Les cheveux, c’est bien, mais ce n’est pas le cœur du problème. Les reshoots ont été réalisés pour rendre le film plus fun, plus léger, selon les premières rumeurs qui évoquaient également des projections test catastrophiques. Néanmoins, Edwards est revenu rapidement sur le problème dans les colonnes d’Entertainment Weekly, expliquant que ces prises de vues additionnelles, supervisées par Tony Gillroy, étaient prévues avant même le tournage principal et que le ton du film resterait sombre. Sur ce dernier point, la chose a été confirmée par le dernier trailer en date.

Et le montage ? Certains évoquaient un Edwards dépossédé de son oeuvre sur cet aspect, comme ce fût le cas pour Suicide Squad. Néanmoins, les choses sont différentes sur Rogue One.

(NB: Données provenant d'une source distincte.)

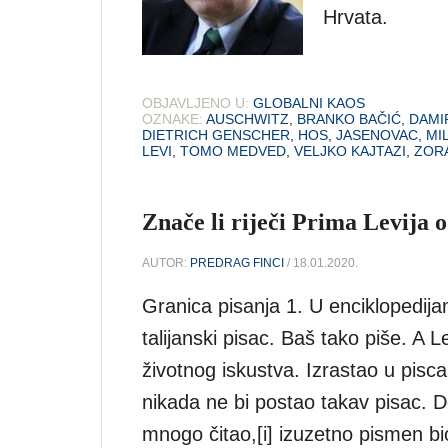
Hrvata.
OBJAVLJENO U:
GLOBALNI KAOS
OZNAKE:
AUSCHWITZ
,
BRANKO BAČIĆ
,
DAMI
DIETRICH GENSCHER
,
HOS
,
JASENOVAC
,
MI
LEVI
,
TOMO MEDVED
,
VELJKO KAJTAZI
,
ZOR
Znače li riječi Prima Levija 
AUTOR:
PREDRAG FINCI
/ 18.01.2020.
Granica pisanja 1. U enciklopedija
talijanski pisac. Baš tako piše. A 
životnog iskustva. Izrastao u pisca u
nikada ne bi postao takav pisac. 
mnogo čitao,[i] izuzetno pismen bi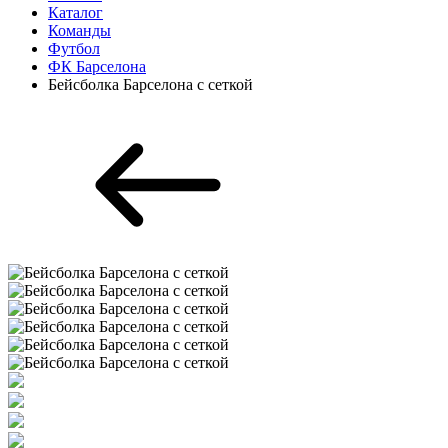
Каталог
Команды
Футбол
ФК Барселона
Бейсболка Барселона с сеткой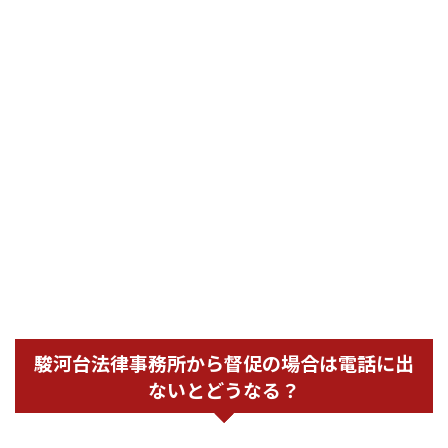
駿河台法律事務所から督促の場合は電話に出
ないとどうなる？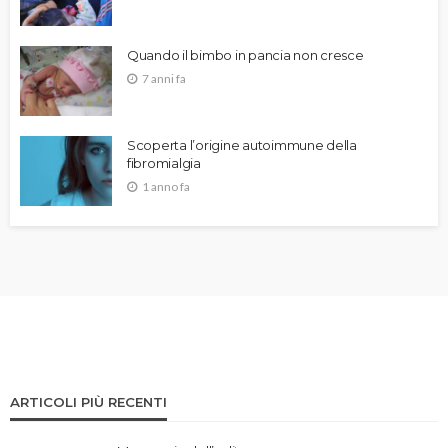
Quando il bimbo in pancia non cresce
7 anni fa
Scoperta l’origine autoimmune della
fibromialgia
1 anno fa
ARTICOLI PIÙ RECENTI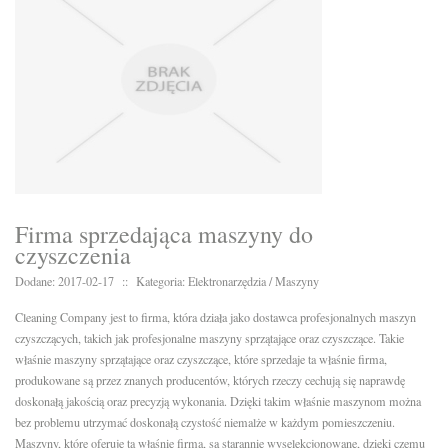
Firma sprzedająca maszyny do
czyszczenia
Dodane: 2017-02-17
::
Kategoria: Elektronarzędzia / Maszyny
Cleaning Company jest to firma, która działa jako dostawca profesjonalnych maszyn
czyszczących, takich jak profesjonalne maszyny sprzątające oraz czyszczące. Takie
właśnie maszyny sprzątające oraz czyszczące, które sprzedaje ta właśnie firma,
produkowane są przez znanych producentów, których rzeczy cechują się naprawdę
doskonałą jakością oraz precyzją wykonania. Dzięki takim właśnie maszynom można
bez problemu utrzymać doskonałą czystość niemalże w każdym pomieszczeniu.
Maszyny, które oferuje ta właśnie firma, są starannie wyselekcjonowane, dzięki czemu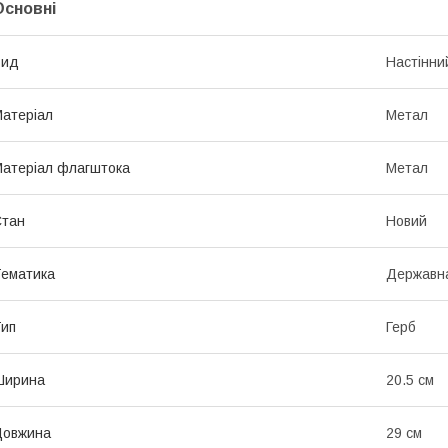
Основні
Вид
Настінни
атеріал
Метал
атеріал флагштока
Метал
Стан
Новий
ематика
Державн
ип
Герб
Ширина
20.5 см
Довжина
29 см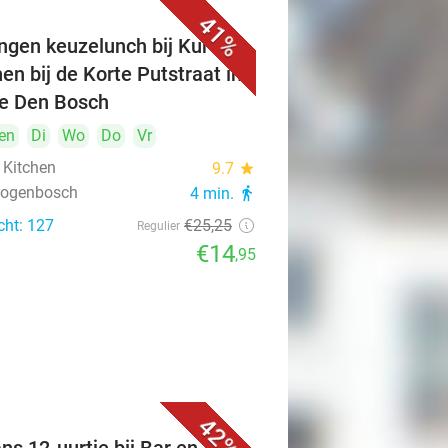
41%
ngen keuzelunch bij Kuro's
hen bij de Korte Putstraat in
je Den Bosch
en
Di
Wo
Do
Vr
 Kitchen
9.7
star
rtogenbosch
4 min.
directions_walk
cht: 127
€25
,25
Regulier
€14
,95
42%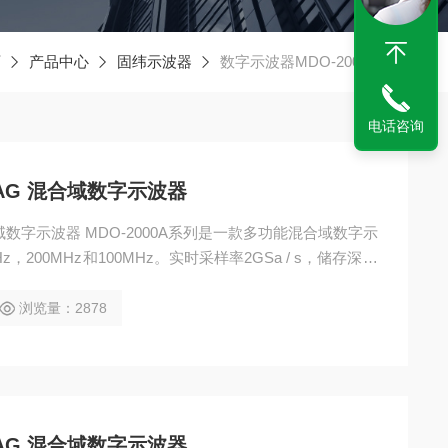
页
产品中心
固纬示波器
数字示波器MDO-2000A系列
电话咨询
302AG 混合域数字示波器
G 混合域数字示波器 MDO-2000A系列是一款多功能混合域数字示
200MHz和100MHz。实时采样率2GSa / s，储存深度
-2000A和MDO-2000AG两个机种，全系标配频谱分析仪的
浏览量：2878
102AG 混合域数字示波器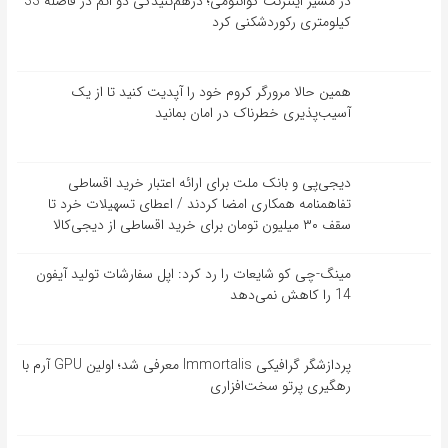
در مسیر اینترنت کوانتومی؛ درهم‌تنیدگی دو اتم در فاصله 33
کیلومتری رکوردشکنی کرد
همین حالا مرورگر کروم خود را آپدیت کنید تا از یک
آسیب‌‌‌‌پذیری خطرناک در امان بمانید
دیجی‌پی و بانک ملت برای ارائه اعتبار خرید اقساطی
تفاهم‎نامه همکاری امضا کردند / اعطای تسهیلات خرد تا
سقف ۳۰ میلیون تومان برای خرید اقساطی از دیجی‌کالا
مینگ-چی کو شایعات را رد کرد: اپل سفارشات تولید آیفون
14 را کاهش نمی‌دهد
پردازشگر گرافیکی Immortalis معرفی شد؛ اولین GPU آرم با
رهگیری پرتو سخت‌افزاری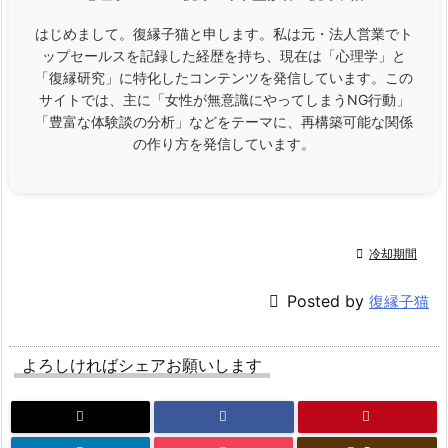
はじめまして。復縁子猫と申します。私は元・法人営業でト
ップセールスを記録した経歴を持ち、現在は「心理学」と
「復縁研究」に特化したコンテンツを発信しています。この
サイトでは、主に「女性が無意識にやってしまうNG行動」
「豊富な体験談の分析」などをテーマに、再構築可能な関係
の作り方を発信しています。

冷却期間

Posted by
復縁子猫
よろしければシェアお願いします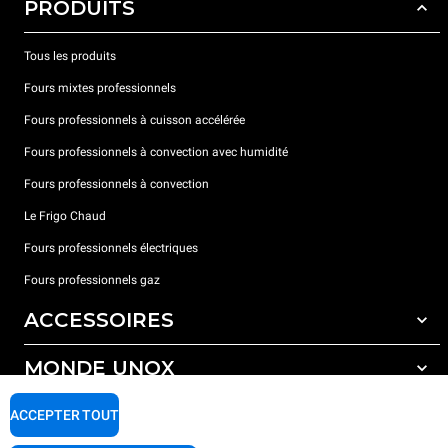
PRODUITS
Tous les produits
Fours mixtes professionnels
Fours professionnels à cuisson accélérée
Fours professionnels à convection avec humidité
Fours professionnels à convection
Le Frigo Chaud
Fours professionnels électriques
Fours professionnels gaz
ACCESSOIRES
MONDE UNOX
Tous les accessoires
Détergents pour lavage automatique
SUPPORT
ACCEPTER TOUT
Nos bureaux dans le monde
Détergents pour lavage manuel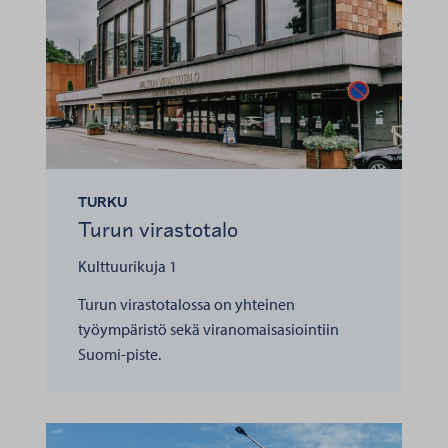
TURKU
Turun virastotalo
Kulttuurikuja 1
Turun virastotalossa on yhteinen
työympäristö sekä viranomaisasiointiin
Suomi-piste.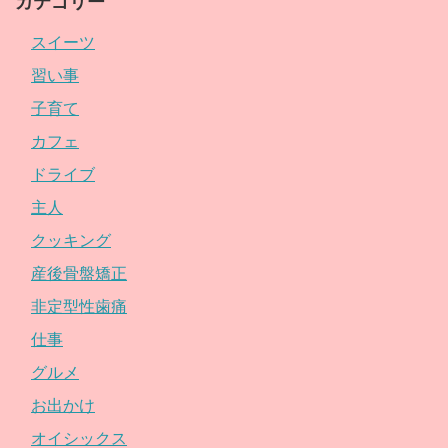
カテゴリー
スイーツ
習い事
子育て
カフェ
ドライブ
主人
クッキング
産後骨盤矯正
非定型性歯痛
仕事
グルメ
お出かけ
オイシックス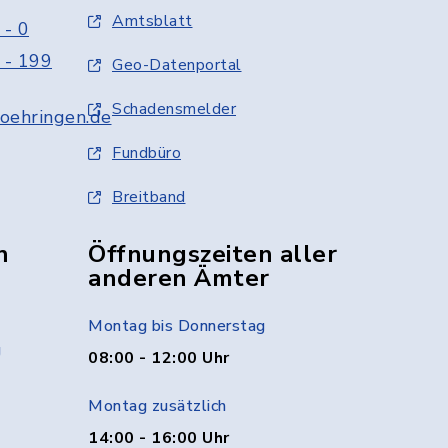
Amtsblatt
 - 0
 - 199
Geo-Datenportal
Schadensmelder
oehringen.de
Fundbüro
Breitband
n
Öffnungszeiten aller
anderen Ämter
Montag bis Donnerstag
g
08:00 - 12:00 Uhr
Montag zusätzlich
14:00 - 16:00 Uhr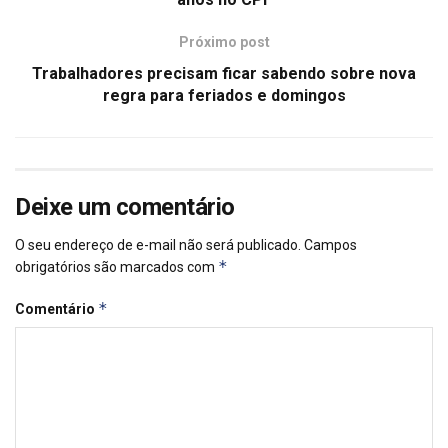
Próximo post
Trabalhadores precisam ficar sabendo sobre nova
regra para feriados e domingos
Deixe um comentário
O seu endereço de e-mail não será publicado.
Campos
*
obrigatórios são marcados com
*
Comentário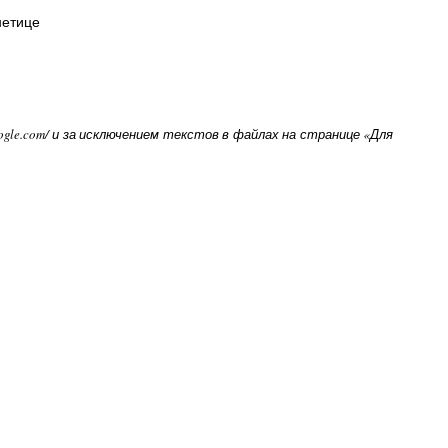
нетице
oogle.com/ и за исключением текстов в файлах на странице «Для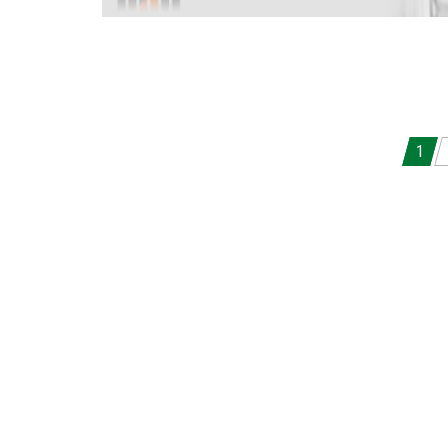
Nawigacja po wpisach
1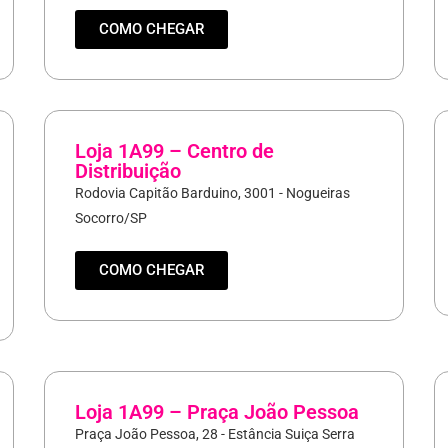
COMO CHEGAR
Loja 1A99 – Centro de
Distribuição
Rodovia Capitão Barduino, 3001 - Nogueiras
Socorro/SP
COMO CHEGAR
Loja 1A99 – Praça João Pessoa
Praça João Pessoa, 28 - Estância Suiça Serra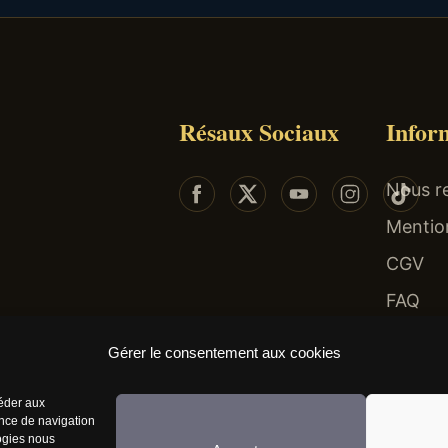
Résaux Sociaux
Infor
Nous re
Mentio
CGV
FAQ
 risques : endettement, isolement, dépendance... Faites-vous aider au 09-74-75-13-13 (app
Gérer le consentement aux cookies
céder aux
ence de navigation
logies nous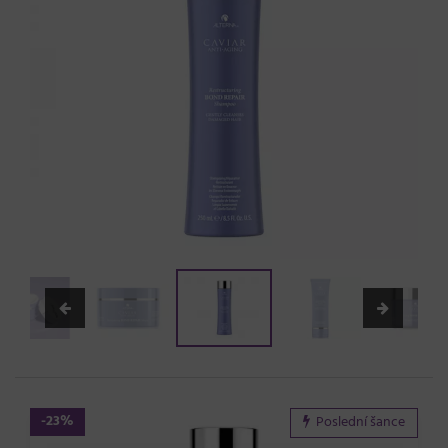
-23%
Poslední šance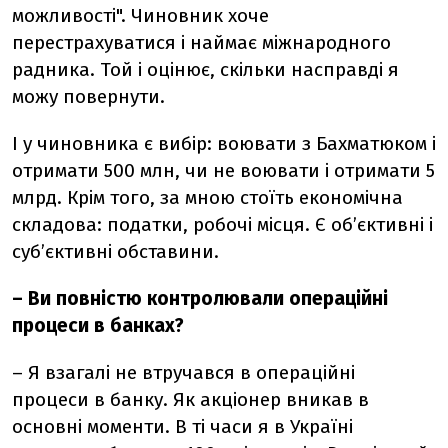
можливості". Чиновник хоче
перестрахуватися і наймає міжнародного
радника. Той і оцінює, скільки насправді я
можу повернути.
І у чиновника є вибір: воювати з Бахматюком і
отримати 500 млн, чи не воювати і отримати 5
млрд. Крім того, за мною стоїть економічна
складова: податки, робочі місця. Є об’єктивні і
суб’єктивні обставини.
– Ви повністю контролювали операційні
процеси в банках?
– Я взагалі не втручався в операційні
процеси в банку. Як акціонер вникав в
основні моменти. В ті часи я в Україні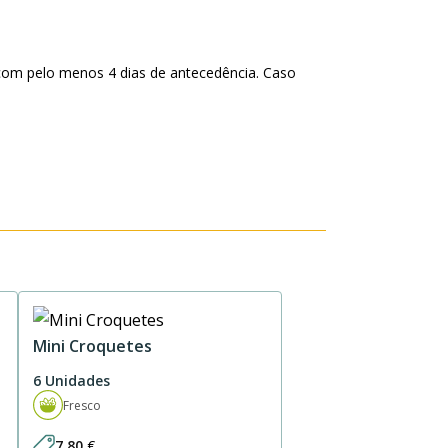
com pelo menos 4 dias de antecedência. Caso
Mini Croquetes
6 Unidades
Fresco
7,80
€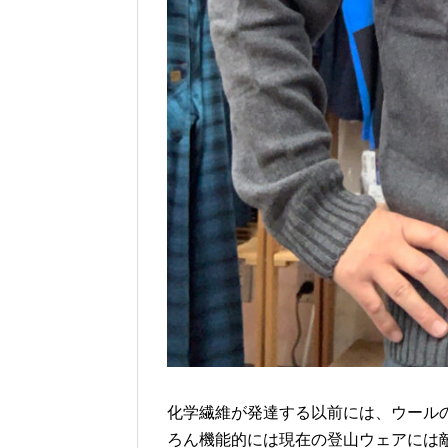
化学繊維が発達する以前には、ウール
ろん機能的には現在の登山ウェアには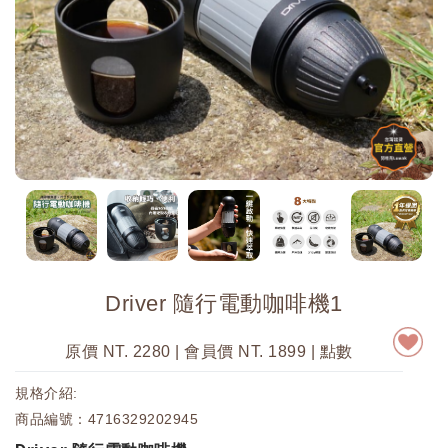
Driver 隨行電動咖啡機1
原價 NT. 2280 | 會員價 NT. 1899
| 點數
規格介紹:
商品編號：4716329202945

Le montage a bien été confié à Tony Gillroy (vous savez, le gars des reshoots), mais pas totalement. En effet, il a collaboré avec Edwards sur le montage du film. Et les deux bonhommes se connaissent bien, puisqu’ils avaient déjà collaboré ensemble sur le film Godzilla.

Faut-il donc s’affoler de tant de péripéties ? Pas vraiment. Chaque film, qui plus est un blockbuster, passe entre des dizaines, voire des centaines de mains avant d’arriver dans les salles. Les reshoots peuvent être salvateurs, pour rendre un film cohérent, ou au contraire le rendre plus bordélique. Pour le cas Rogue One, il faudra attendre de voir le film pour juger.

Et l’avis de Gareth Edwards, dans tout ça ? Le réalisateur a tenu à rassurer les fans lors de notre interview :

(Les reshoots) c’est plutôt normal en fait. Même pour Monsters, mon premier film, nous avons tourné une grande partie du film puis nous sommes revenus pour les détails. Ça a toujours fait partie du plan et je pense que la réalisation de films est maintenant moins linéaire avec toute la technologie. (…) Et le film qui va sortir est le film que nous avions imaginé au tout début.